Stored records:
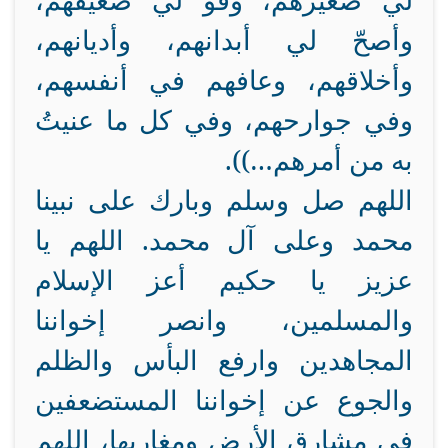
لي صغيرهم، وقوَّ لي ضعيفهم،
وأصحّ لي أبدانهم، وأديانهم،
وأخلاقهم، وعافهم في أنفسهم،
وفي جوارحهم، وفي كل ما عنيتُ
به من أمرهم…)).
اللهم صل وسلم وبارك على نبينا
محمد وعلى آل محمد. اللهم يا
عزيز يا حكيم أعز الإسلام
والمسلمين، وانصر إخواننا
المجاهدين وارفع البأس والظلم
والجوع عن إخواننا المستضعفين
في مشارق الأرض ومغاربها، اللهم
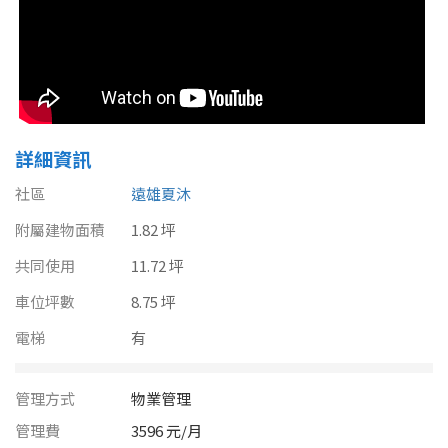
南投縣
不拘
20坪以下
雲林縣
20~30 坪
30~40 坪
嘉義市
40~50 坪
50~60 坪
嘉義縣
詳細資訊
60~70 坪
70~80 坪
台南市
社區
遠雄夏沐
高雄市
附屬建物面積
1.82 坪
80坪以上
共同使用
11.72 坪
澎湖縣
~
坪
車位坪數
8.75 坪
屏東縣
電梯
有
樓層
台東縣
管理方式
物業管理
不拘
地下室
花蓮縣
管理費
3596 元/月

:: Instructions to follow ::
Nothing but a number is expected here: how many lines above include the string "إخواننا".

:: Output of the exercise ::
2